*Aim of the exercise*.
Copy each line of the data that has "Зрителей" in it.

══ Data for processing

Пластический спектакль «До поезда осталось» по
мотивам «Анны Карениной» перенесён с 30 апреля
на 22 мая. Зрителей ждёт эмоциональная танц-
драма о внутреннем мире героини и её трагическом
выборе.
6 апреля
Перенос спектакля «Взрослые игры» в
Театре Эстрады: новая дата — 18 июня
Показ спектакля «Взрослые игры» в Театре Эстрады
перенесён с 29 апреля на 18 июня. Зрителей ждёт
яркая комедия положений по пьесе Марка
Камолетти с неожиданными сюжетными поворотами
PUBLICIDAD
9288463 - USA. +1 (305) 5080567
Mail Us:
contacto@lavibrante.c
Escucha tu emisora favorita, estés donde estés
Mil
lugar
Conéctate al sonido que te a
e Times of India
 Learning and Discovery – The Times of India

════
══ Data for processing

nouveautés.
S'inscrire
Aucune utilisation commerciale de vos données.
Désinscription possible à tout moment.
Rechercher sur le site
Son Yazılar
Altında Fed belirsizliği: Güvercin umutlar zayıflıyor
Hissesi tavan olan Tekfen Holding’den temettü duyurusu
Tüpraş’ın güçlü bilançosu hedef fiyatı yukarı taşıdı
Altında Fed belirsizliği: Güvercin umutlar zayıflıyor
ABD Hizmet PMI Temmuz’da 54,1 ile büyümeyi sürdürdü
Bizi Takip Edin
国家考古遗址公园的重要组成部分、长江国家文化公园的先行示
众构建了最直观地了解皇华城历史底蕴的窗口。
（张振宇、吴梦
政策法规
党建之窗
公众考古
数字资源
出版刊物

════
══ Data for processing

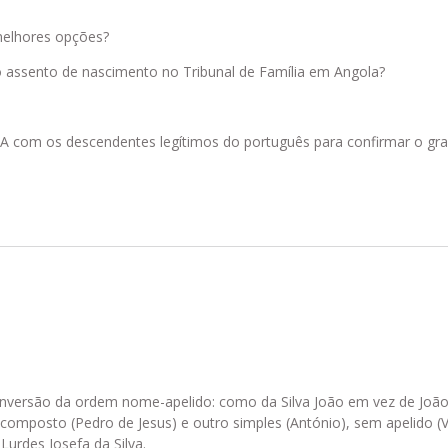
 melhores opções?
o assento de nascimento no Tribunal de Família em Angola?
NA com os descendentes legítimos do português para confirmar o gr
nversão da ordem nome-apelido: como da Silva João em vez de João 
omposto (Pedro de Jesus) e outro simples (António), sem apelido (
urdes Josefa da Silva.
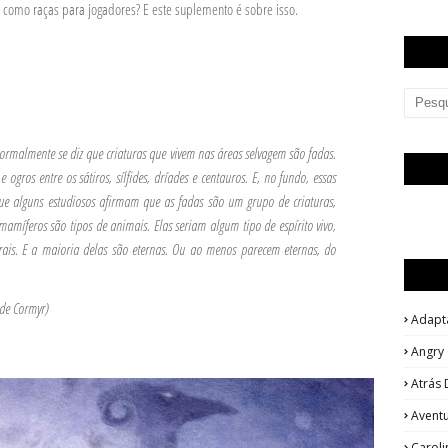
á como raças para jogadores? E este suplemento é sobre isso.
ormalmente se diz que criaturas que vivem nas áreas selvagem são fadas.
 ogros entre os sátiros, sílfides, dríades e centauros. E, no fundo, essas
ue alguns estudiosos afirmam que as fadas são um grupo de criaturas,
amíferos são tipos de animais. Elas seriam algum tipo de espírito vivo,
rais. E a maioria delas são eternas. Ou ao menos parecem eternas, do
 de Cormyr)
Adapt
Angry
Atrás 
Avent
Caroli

════

*Response area*.
на 22 мая. Зрителей ждёт эмоциональная танц-
перенесён с 29 апреля на 18 июня. Зрителей ждёт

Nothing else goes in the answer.